Я предполагаю, что нам не хотелось бы полностью возлагать творчество (особенно в тех аспектах, в которых оно наиболее значимо) на то, что происходит от Божества, отделяя его от всех человеческих сил, возможностей и склонностей, которые известны нам из опыта. Мы привыкли рассматривать великие духовные процессы с помощью разума, лишенным творчества. Следовательно, эта концепция должна показать в высшей степени парадоксальной. Но парадокс присущ природе всего творческого. Не лишено смысла предположение, что самая личная деятельность человека не является его собственной, что «инаковость» — союзник человека во всех его творениях и что эта «инаковость» имеет гораздо большее значение, чем совокупность всего, что он инстинктивно переживает как собственные намерения и способности.
Тот, кто исследует культы и мифы, не позволяя концепции теоретического человека (который никогда не произвел бы ничего подобного) сбить себя с толку, должен сразу же увидеть, что парадоксальное противоречие, которое отличает все истинные акты творения, является очевидным в культе и мифе. В них мы признаем величайшие творения, которые задают направление всем последующим творениям. Ведь это они поддерживаются таким мощным осознанием присутствия божественного, что деятельность человека уже не просто содействует божественному, а становится свидетелем Высшей сущности.

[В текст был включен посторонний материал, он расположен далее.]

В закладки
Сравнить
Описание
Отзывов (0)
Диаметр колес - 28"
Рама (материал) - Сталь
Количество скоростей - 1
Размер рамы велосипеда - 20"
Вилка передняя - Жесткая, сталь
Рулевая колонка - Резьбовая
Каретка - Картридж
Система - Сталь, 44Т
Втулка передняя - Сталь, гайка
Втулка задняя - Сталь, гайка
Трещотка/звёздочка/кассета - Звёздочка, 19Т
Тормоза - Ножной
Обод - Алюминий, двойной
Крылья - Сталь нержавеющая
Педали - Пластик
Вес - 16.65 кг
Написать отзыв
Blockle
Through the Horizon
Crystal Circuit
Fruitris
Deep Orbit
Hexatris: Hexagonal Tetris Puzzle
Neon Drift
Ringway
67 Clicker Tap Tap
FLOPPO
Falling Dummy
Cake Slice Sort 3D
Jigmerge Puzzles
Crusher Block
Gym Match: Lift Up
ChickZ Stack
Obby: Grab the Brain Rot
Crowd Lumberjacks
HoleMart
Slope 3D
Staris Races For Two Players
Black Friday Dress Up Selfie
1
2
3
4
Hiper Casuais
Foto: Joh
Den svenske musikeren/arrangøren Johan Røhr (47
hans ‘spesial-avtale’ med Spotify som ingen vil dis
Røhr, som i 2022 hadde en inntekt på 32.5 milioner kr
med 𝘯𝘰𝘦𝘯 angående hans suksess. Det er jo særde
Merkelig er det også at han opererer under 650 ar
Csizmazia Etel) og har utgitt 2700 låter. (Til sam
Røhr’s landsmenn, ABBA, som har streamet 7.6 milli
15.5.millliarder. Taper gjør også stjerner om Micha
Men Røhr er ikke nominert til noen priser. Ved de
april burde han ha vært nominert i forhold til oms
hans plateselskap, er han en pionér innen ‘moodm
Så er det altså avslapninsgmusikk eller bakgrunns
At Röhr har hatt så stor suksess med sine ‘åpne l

Все религии свидетельствуют о том, что каждый пример великой действенности человека является проявлением и откровением действенности божественной. И в тот момент, когда появляются первые формы всего процесса создания (то есть, когда появляются культ и миф), этот опыт становится потрясающим событием, которое мы должны, по крайней мере, признать.
И мы должны признать, что учение о манифестации божества адекватно выражает то, что на самом деле произошло и будет продолжать происходить, пока существование культа и мифа будет служить этому живым свидетельством.

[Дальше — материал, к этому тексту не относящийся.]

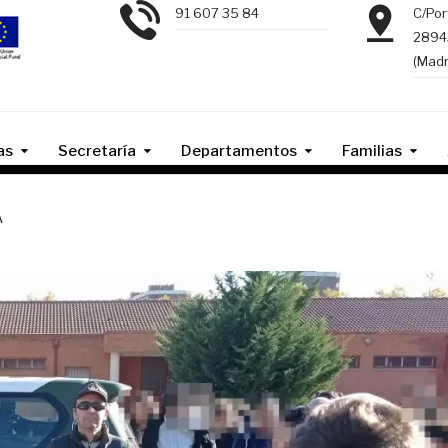
91 607 35 84
C/Por
2894
(Madr
as
Secretaría
Departamentos
Familias
A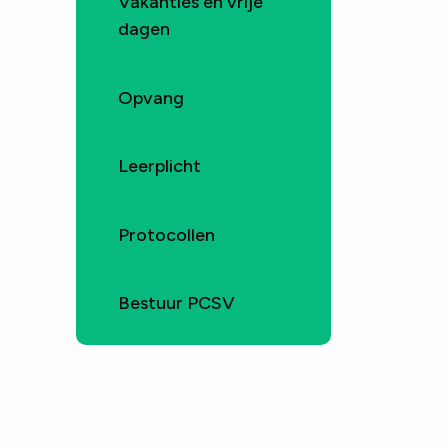
Vakanties en vrije
dagen
Opvang
Leerplicht
Protocollen
Bestuur PCSV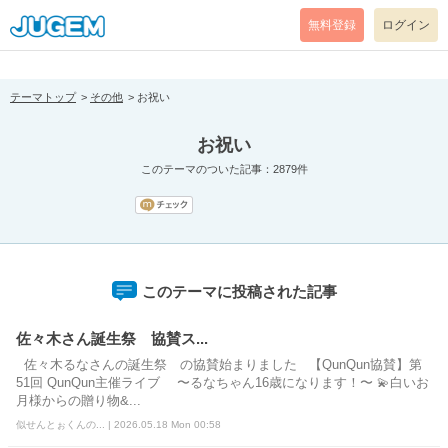
[pear_error: message="Success" code=0 mode=return level=notice
prefix="" info=""]
無料登録
ログイン
テーマトップ
その他
お祝い
お祝い
このテーマのついた記事：2879件
このテーマに投稿された記事
佐々木さん誕生祭 協賛ス...
佐々木るなさんの誕生祭 の協賛始まりました 【QunQun協賛】第
51回 QunQun主催ライブ 〜るなちゃん16歳になります！〜 💫白いお
月様からの贈り物&...
似せんとぉくんの... | 2026.05.18 Mon 00:58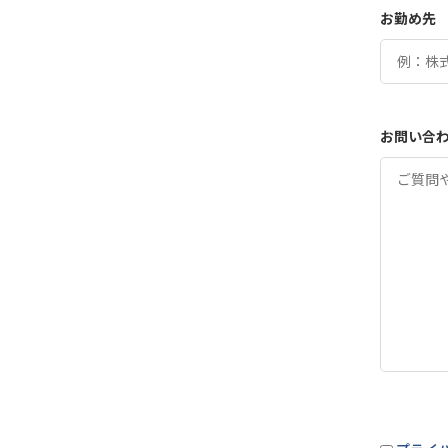
お勤め先
お問い合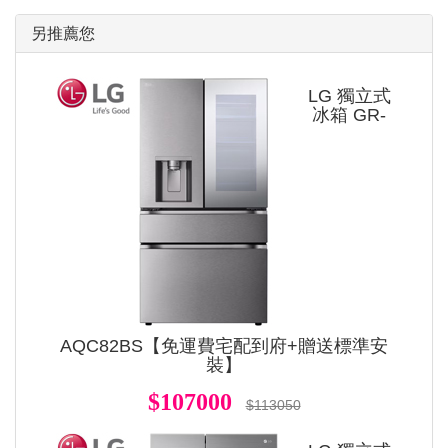
另推薦您
LG 獨立式
冰箱 GR-
AQC82BS【免運費宅配到府+贈送標準安
裝】
$107000
$113050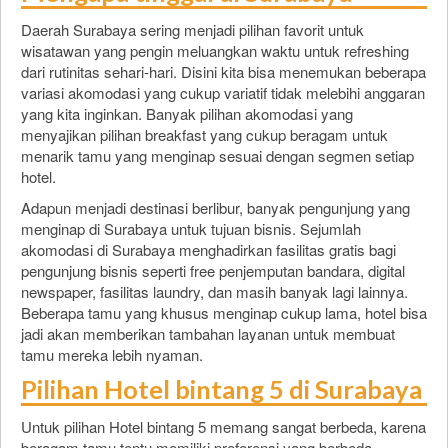
Daerah Surabaya sering menjadi pilihan favorit untuk
wisatawan yang pengin meluangkan waktu untuk refreshing
dari rutinitas sehari-hari. Disini kita bisa menemukan beberapa
variasi akomodasi yang cukup variatif tidak melebihi anggaran
yang kita inginkan. Banyak pilihan akomodasi yang
menyajikan pilihan breakfast yang cukup beragam untuk
menarik tamu yang menginap sesuai dengan segmen setiap
hotel.
Adapun menjadi destinasi berlibur, banyak pengunjung yang
menginap di Surabaya untuk tujuan bisnis. Sejumlah
akomodasi di Surabaya menghadirkan fasilitas gratis bagi
pengunjung bisnis seperti free penjemputan bandara, digital
newspaper, fasilitas laundry, dan masih banyak lagi lainnya.
Beberapa tamu yang khusus menginap cukup lama, hotel bisa
jadi akan memberikan tambahan layanan untuk membuat
tamu mereka lebih nyaman.
Pilihan Hotel bintang 5 di Surabaya
Untuk pilihan Hotel bintang 5 memang sangat berbeda, karena
beragam tamu tentu memiliki preferensi yang berbeda.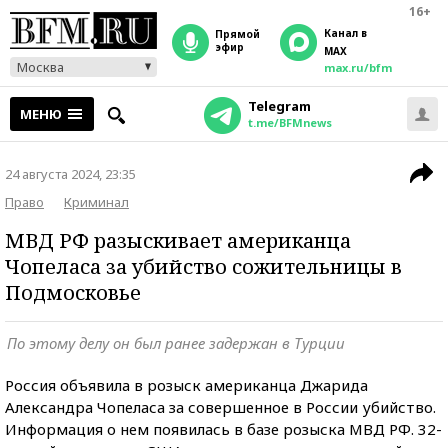
16+
Канал в
прямой
эфир
MAX
Москва
max.ru/bfm
Telegram
МЕНЮ
t.me/BFMnews
24 августа 2024, 23:35
Право
Криминал
МВД РФ разыскивает американца
Чопеласа за убийство сожительницы в
Подмосковье
По этому делу он был ранее задержан в Турции
Россия объявила в розыск американца Джарида
Александра Чопеласа за совершенное в России убийство.
Информация о нем появилась в базе розыска МВД РФ. 32-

Рудольф Отто также настаивает на объективном характере проявления божества. Но его идея «священного» является объективностью, которая проявляет себя только психологично, и которую можно понять лишь при помощи методов психологии.
Нас уверяют, что душа достигает состояния, в котором ощущение страха и ничтожности сливается с чувством восторга и обожания для того, чтобы создать чудесный опыт — опыт несомненной реальности. Но эта реальность может быть воспринята исключительно в моменты подобных эмоциональных приступов. Прежде, чем она сможет быть связана с объектами эмпирического познания, потребуется, чтобы особый вид умственной деятельности предстал перед этими объектами визави. Это сравнимо с тем, что Кант считал необходимым для «вещи в себе». Сама по себе эта реальность не имеет никакого отношения к этим объектам. По сути, их сравнение вообще не способно принести нам никакой пользы. Это, скорее, нечто «совершенно другое», полностью и всецело отличное от чего-либо в нашем мире. Таким образом, оно открывается непосредственно лишь в опыте души, то есть, совершенно мистическом опыте.

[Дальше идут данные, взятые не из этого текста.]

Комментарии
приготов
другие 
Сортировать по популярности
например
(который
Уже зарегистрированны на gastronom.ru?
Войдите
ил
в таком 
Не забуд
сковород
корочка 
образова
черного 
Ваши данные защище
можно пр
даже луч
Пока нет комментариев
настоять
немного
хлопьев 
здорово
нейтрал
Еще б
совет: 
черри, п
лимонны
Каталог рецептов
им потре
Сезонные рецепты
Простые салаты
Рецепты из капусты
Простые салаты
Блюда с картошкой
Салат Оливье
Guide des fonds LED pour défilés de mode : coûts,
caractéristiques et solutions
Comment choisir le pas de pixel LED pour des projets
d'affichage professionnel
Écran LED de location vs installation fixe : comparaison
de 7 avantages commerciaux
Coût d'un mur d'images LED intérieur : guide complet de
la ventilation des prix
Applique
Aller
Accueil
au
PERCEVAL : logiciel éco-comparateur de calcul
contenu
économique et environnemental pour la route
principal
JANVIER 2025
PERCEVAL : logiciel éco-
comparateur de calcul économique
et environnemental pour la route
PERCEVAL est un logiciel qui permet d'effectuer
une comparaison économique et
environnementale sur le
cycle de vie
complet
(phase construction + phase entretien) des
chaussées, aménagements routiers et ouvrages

Не может вызывать сомнений, что такой взгляд также помещает в начало то, что на самом деле произошло позже, не смотря на то, что он твердо отстаивает реальность богооткровения.
Таким образом, тайное убежище запуганной и смущенной души, которая осталась наедине с собой, помещают до создания культа и мифа, не смотря на то, что эта душа не смогла бы найти ничего без мифа, который уже давно существовал. Касательно мифа и культа предполагается, что они воплотились в жизнь только через вторичную интеллектуальную активность.
Но реальность, к которой привели нас наши наблюдения, совсем другая.
То, что с чем сталкивается человечество во время озарений, не является абсолютно неузнаваемой и незаметной реальностью, влияющей только на душу, которая повернулась спиной ко всему миру. Это — сам мир в его божественном виде
и во всей полноте божественных форм. Это те первичные явления, которые стоят у истоков всякой глубокой деятельности человека и всех его высоких порывов. Они превращают орду в общество, общество — в нацию, и в дальнейшем оставляют след на производных всех основных форм человеческого существования. Таким образом, ни одна институция и ни одна практика, влияющие на основы существования человечества, не могут быть полностью отделены от культа. Скорее, все они в периоды своего наибольшего расцвета являются одновременно практиками культа, независимо от того, насколько практичными и полезными они могут оказаться. То есть, они являются выражениями или имитациями великолепия бытия, которые появились в самом начале и своим появлением «установили» культуру.